You still had to talk to local attorneys manually. You still paid human hours to coordinate, check, and follow up. The tools reduced startup friction but didn’t fix the core inefficiency. The cost of management remained, just repackaged.
Why AI hasn’t fixed the issue either
When AI became the next big thing, many hoped it would finally untangle this web. But most ‘AI in IP’ efforts focused on the glamorous side: drafting patents, writing office action responses, and conducting prior art searches. That’s high-skill work – but it’s not where most of the time is lost.
The real time sink is operational: reading and sending thousands of emails, updating deadlines, and moving data between systems. These are repetitive, well-defined tasks that cry out for automation, but they involve unstructured communication with external partners who all work differently.
I’m working with a large firm managing 20,000 cases. Two operations managers handle 18,000 domestic cases, but four are needed for just 2,000 foreign cases. Why? Because cross-border work involves external providers – each with its own rules, formats, and habits. It’s not that humans can’t do it; it’s that they have to do it manually.
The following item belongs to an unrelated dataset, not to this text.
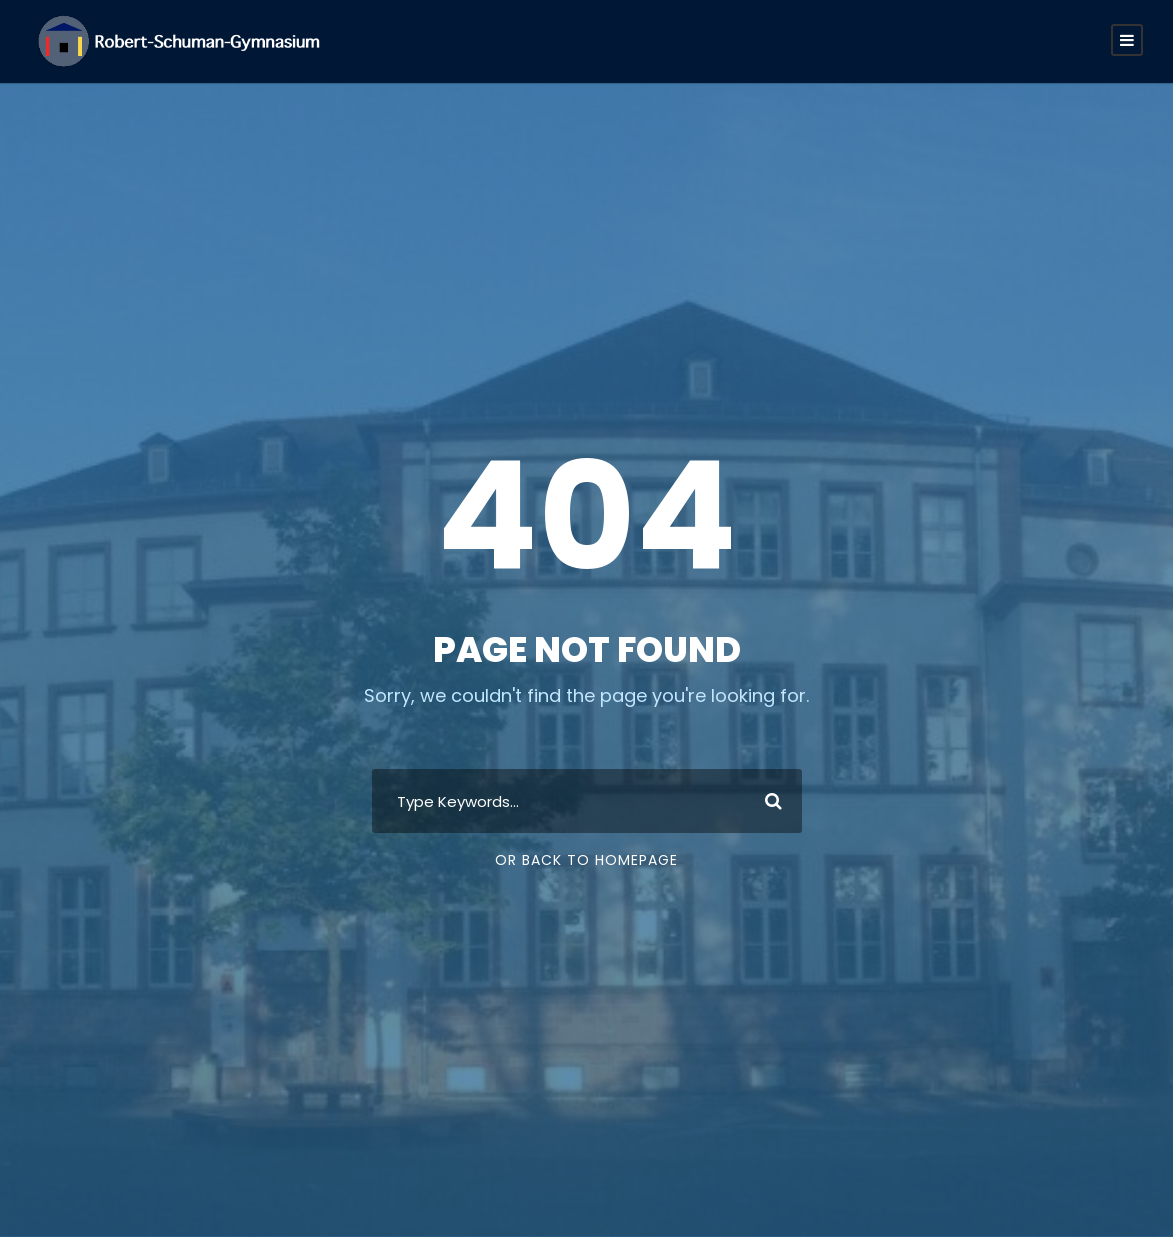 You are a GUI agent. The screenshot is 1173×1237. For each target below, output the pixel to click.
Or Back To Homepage (586, 860) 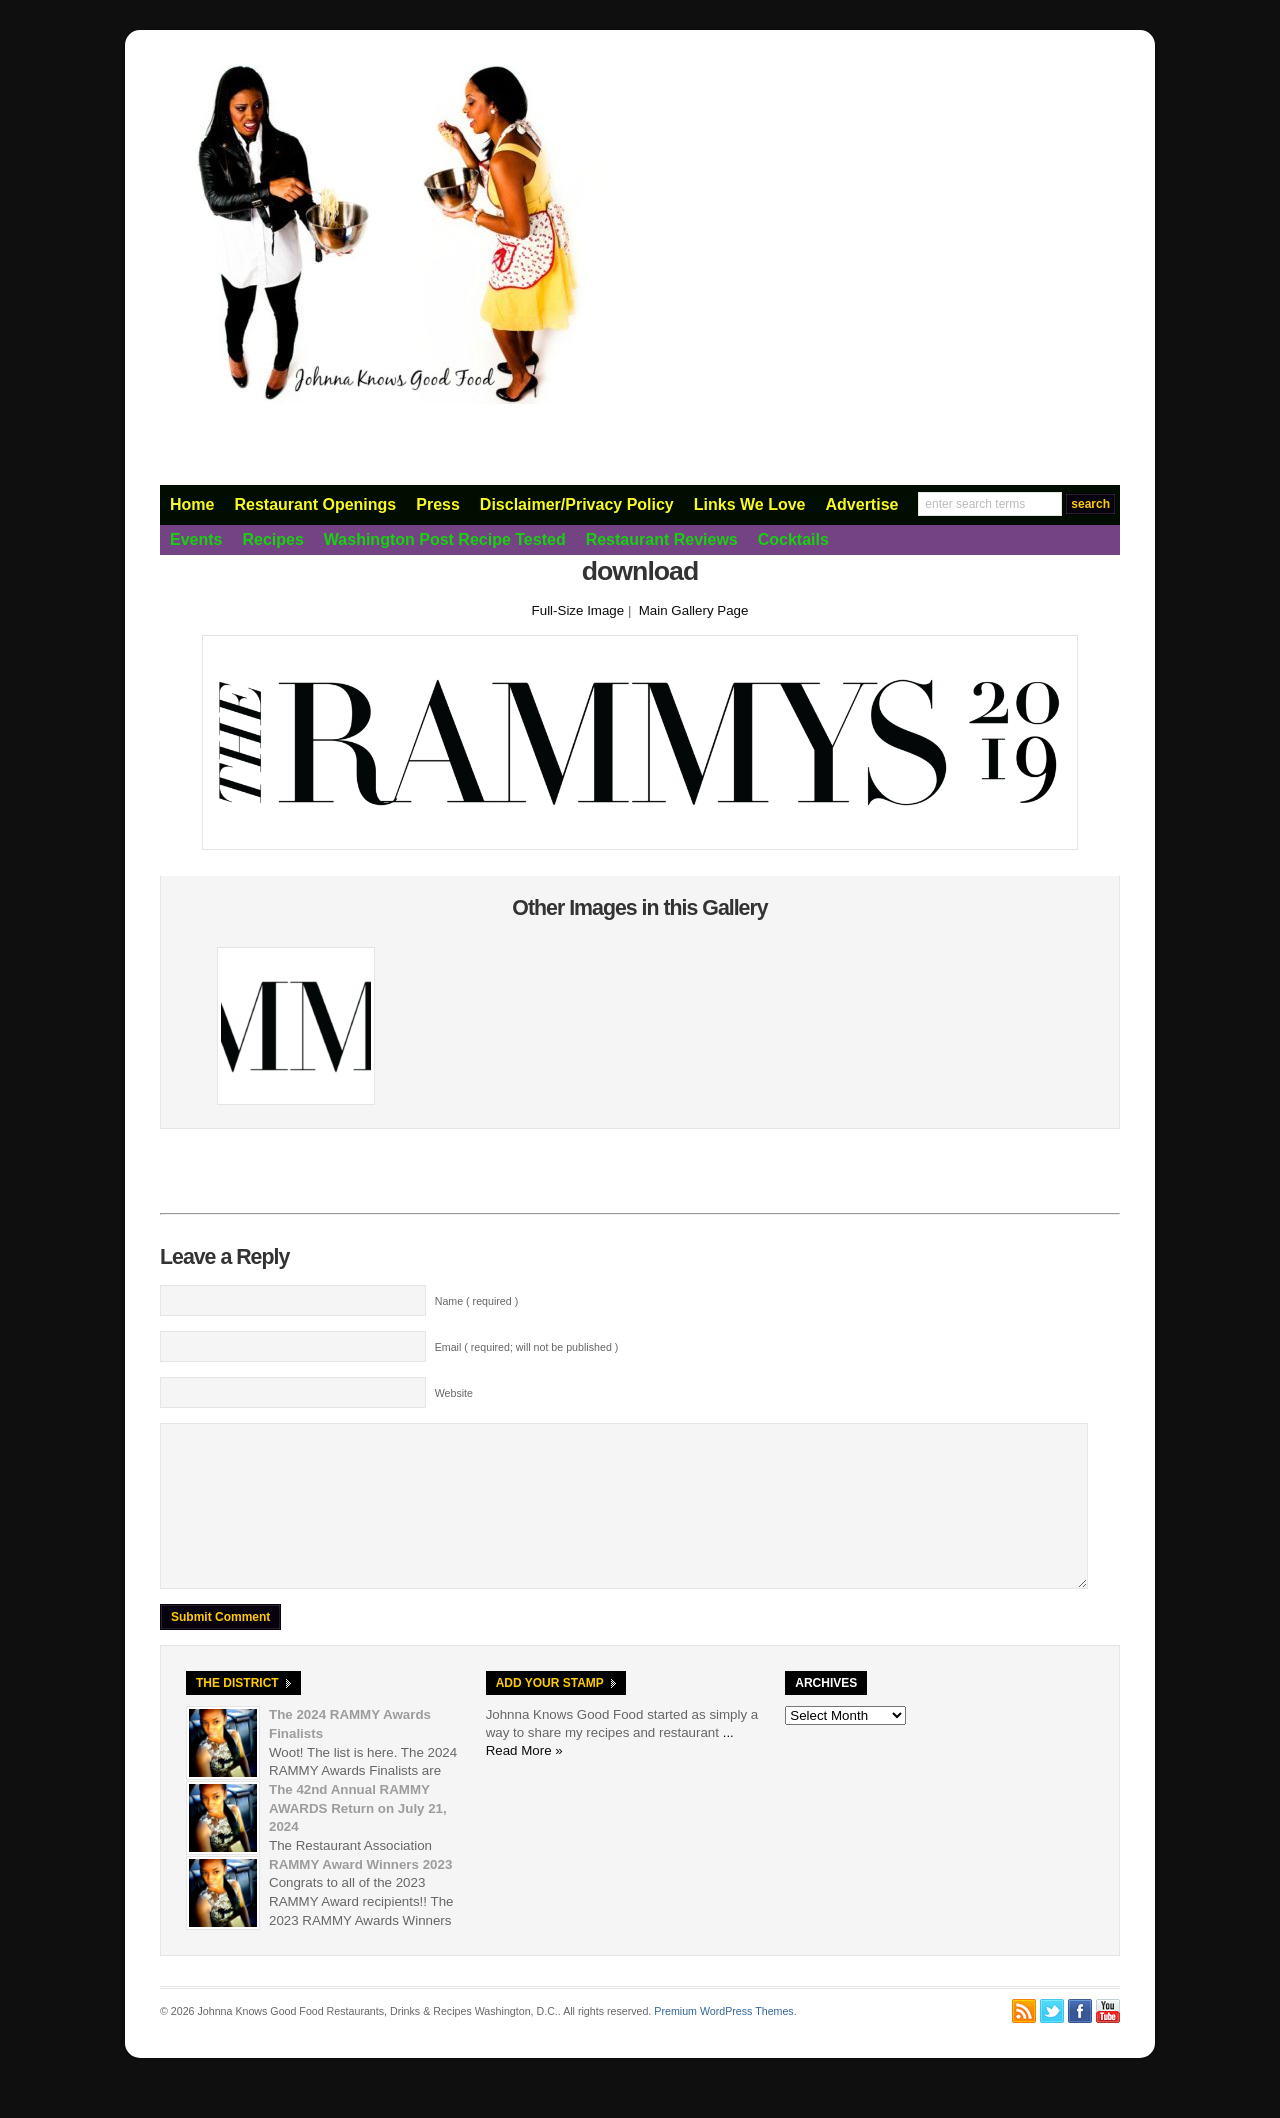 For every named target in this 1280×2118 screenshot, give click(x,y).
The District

This explains why the market has barely touched this part of the problem: it’s messy, fragmented, and full of exceptions – everything machines hate.
A glimpse of the way forward
So what could actually work? The answer, I believe, lies not in replacing attorneys but in automating their invisible infrastructure. Imagine a system that understands an unstructured email from a local patent attorney in Japan, extracts key details – deadlines, tasks, fees – and structures them automatically in your own database. Imagine it replying in a format that the Japanese attorney immediately understands, without anyone manually rewriting or forwarding.
This is not science fiction; it’s what narrow, specialised AI agents – vertical AI – can already begin to do. Instead of acting as another intermediary, they function as an intelligent layer that translates, organises, and executes. They preserve direct relationships while removing the human ‘busywork’.
Over the past few years, I’ve been part of a team testing these ideas in real-world conditions, integrating AI into global IP workflows. That work culminated in the creation of iPNOTE, a platform built to streamline foreign filings by combining direct access to verified local IP attorneys worldwide with AI-powered operational automation. The concept is simple: keep the people who matter, but eliminate the friction that doesn’t.
After more than a decade inside this problem – first as an attorney, then as someone trying to solve it from within – I’ve learnt that technology cannot change the nature of legal expertise, but it can transform its mechanics. When it does, the old trade-off between time and money in global IP management will finally disappear – replaced by something far more valuable: clarity.